ACTIVITY
Using the data below, return all lines in which "Малі" appears.

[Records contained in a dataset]
——
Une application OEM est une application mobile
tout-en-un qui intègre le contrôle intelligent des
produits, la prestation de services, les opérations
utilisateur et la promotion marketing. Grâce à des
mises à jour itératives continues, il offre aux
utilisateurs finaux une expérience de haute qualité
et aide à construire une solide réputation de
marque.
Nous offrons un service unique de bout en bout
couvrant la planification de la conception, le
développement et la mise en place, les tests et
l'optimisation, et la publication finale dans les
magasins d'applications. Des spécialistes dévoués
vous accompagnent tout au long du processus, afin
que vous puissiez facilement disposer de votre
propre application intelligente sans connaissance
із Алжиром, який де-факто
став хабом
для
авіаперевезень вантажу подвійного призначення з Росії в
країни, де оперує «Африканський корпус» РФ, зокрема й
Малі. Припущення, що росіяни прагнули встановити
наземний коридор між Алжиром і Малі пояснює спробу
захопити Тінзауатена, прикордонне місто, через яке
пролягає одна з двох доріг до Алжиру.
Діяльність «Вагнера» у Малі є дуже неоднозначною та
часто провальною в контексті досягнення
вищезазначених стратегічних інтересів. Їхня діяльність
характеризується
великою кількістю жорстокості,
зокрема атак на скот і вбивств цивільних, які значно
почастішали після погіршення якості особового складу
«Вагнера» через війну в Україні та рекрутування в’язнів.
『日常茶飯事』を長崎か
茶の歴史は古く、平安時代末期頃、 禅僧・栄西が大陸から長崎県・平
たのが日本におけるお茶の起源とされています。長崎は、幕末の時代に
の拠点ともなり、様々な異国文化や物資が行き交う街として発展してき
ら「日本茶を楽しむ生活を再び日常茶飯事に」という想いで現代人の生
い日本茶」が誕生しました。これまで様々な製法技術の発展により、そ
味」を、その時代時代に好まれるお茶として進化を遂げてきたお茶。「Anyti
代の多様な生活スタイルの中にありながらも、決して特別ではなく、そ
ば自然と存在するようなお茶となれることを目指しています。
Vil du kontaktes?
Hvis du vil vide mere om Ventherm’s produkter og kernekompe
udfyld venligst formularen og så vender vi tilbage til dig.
——
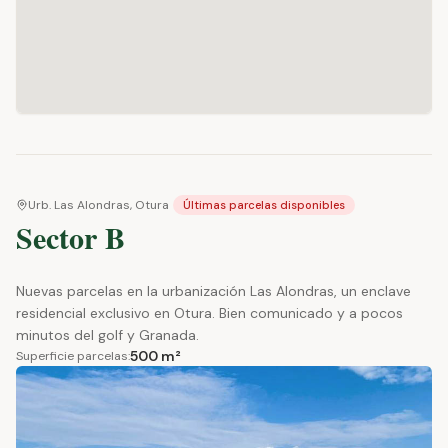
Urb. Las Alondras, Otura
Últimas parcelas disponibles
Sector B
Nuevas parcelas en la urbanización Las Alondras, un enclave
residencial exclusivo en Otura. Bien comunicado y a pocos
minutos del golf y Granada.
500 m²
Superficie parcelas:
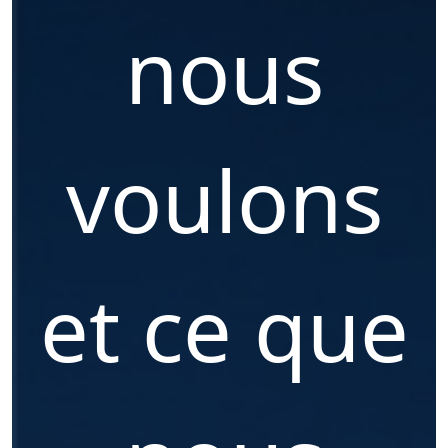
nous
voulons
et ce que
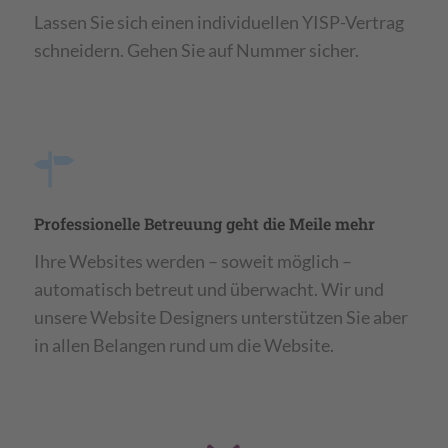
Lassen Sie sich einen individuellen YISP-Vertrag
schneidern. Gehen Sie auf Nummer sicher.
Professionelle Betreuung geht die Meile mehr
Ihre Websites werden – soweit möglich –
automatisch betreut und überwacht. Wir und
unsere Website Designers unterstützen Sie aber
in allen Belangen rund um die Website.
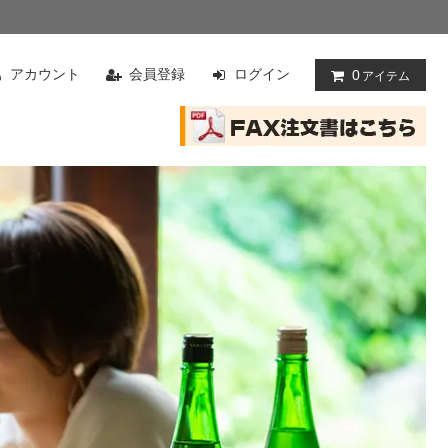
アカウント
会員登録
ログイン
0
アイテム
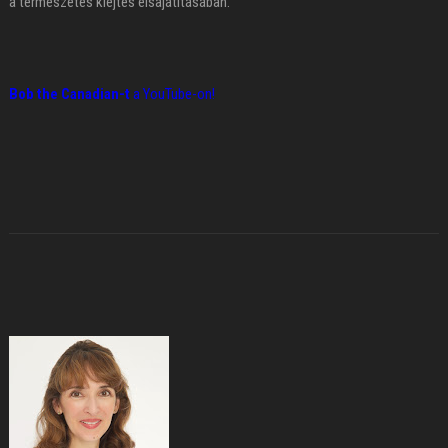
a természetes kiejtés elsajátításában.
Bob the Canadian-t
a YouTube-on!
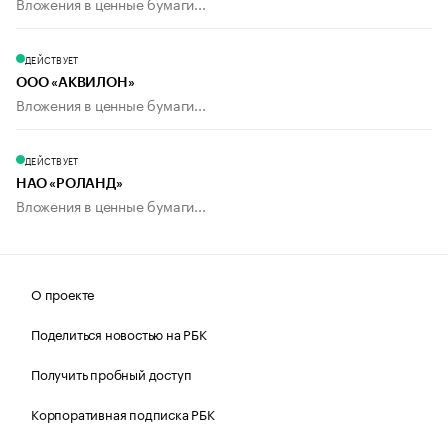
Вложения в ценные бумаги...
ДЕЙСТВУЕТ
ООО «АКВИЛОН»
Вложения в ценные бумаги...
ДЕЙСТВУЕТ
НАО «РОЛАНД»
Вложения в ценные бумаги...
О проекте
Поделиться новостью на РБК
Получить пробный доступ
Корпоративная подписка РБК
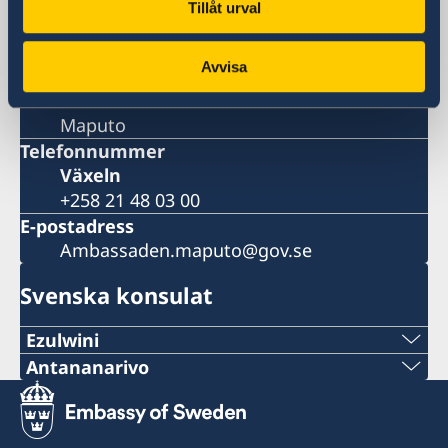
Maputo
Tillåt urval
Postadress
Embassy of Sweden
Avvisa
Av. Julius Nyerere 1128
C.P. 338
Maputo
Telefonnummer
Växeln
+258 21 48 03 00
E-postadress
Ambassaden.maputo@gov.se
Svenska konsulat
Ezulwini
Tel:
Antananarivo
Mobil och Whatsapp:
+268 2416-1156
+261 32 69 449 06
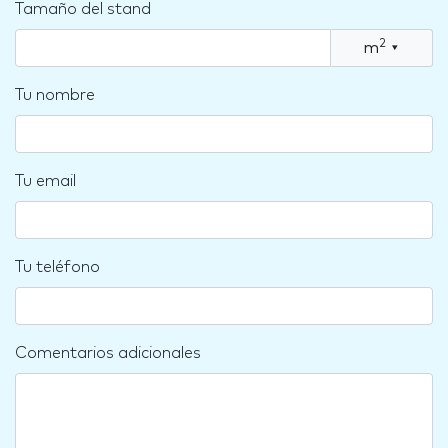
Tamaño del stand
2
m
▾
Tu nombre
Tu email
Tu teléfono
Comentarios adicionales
——
SOLUTION TO THE PROBLEM
Малі. Припущення, що росіяни прагнули встановити
наземний коридор між Алжиром і Малі пояснює спробу
Діяльність «Вагнера» у Малі є дуже неоднозначною та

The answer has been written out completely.